COLUMBUS, Ohio — A month after the fallout over Bishop Sycamore playing IMG Academy on ESPN, educators are now talking about private school regulations versus public school regulations and the impact on K-12 public schools and families.


What You Need To Know

  • Sen. Matt Huffman (R)  religious freedoms and non-receipt of tax dollars limit the regulations legislators can put on private non-chartered school regulations

  • Toledo Public Schools Superintendent Romules Durant noted that because the rules are not the same for all schools, public school drop out and graduation rates are impacted 

  • Kids looking to play sports often realize there's too much they have to repeat and sometimes choose to drop out or get a GED

  • Sen. Huffman didn't say if there should be changes to school regulations, but he did say legislators shouldn't be reactionary because one bad thing happened 

Josiah Turner attended Rutherford B. Hayes High School in Delaware, Ohio. He said he had good grades before he left the school, but the opportunity to play football for Christians of Faith Academy came along.

Looking at it as a way to get into college sports, Turner and his family decided he would leave his high school back in 2018. This was on a promise that he'd continue with school and play football, but Turner said once he made the shift, players never went to class, let alone practice. 

He said they went to an orientation and that was it.

“That was the only time we even ever got to be somewhere close to education.  We all just went to go see where the building was, what classes we'd be doing, how they'd be taken, how we'd be graded for everything.”

He said things went downhill from there. 

Turner played just a few games with COF and then quit before it was shut down by the Ohio Department of Education.
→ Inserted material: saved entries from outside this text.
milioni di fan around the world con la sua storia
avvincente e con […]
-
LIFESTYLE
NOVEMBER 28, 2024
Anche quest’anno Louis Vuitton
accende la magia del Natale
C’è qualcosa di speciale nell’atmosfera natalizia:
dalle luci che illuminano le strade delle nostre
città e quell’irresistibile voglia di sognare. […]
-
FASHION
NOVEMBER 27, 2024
While Turner questioned if COF was a real school, there are similar concerns now as ODE investigates Bishop Sycamore. It gained national attention on ESPN after commentators questioned if its credentials were real.

Regardless of what ODE finds, when private schools pop up that are not legitimate, the impact on kids and Ohio’s public schools can be great.
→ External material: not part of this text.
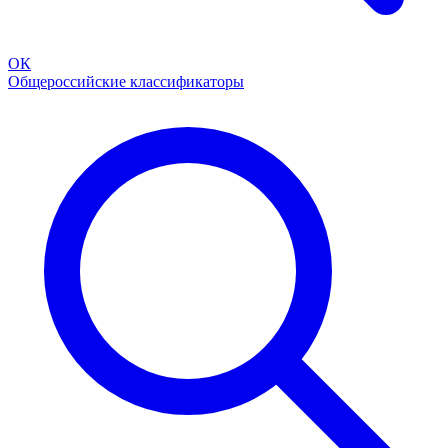
ОК
Общероссийские классификаторы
“When I wanted to go back to school. There was no support system from the school. I had to figure out things on my own. I had to do my junior year with my senior year all in a matter of a semester and it just like it blew me down to where I honestly just had to drop out my junior year,” Turner said.

Turner said he got his GED instead. 

Superintendent Romules Durant of Toledo Public Schools said in his district they've had kids with similar stories.

For public schools across the state, Durant said for those who choose to get their GED, it’s considered as part of a district’s dropout rate and counts against their graduation rate.

For those who decide to stay and finish school, “we end up having to create a plan on how to really, you know, create compound intervention and getting that kid in summer school during vacation months and at the same time to get all those credits back,” said Durant.

Durant said part of the challenge is regulations of public and private schools when it comes to academics or sports. Public schools have many more layers of accountability than private schools do.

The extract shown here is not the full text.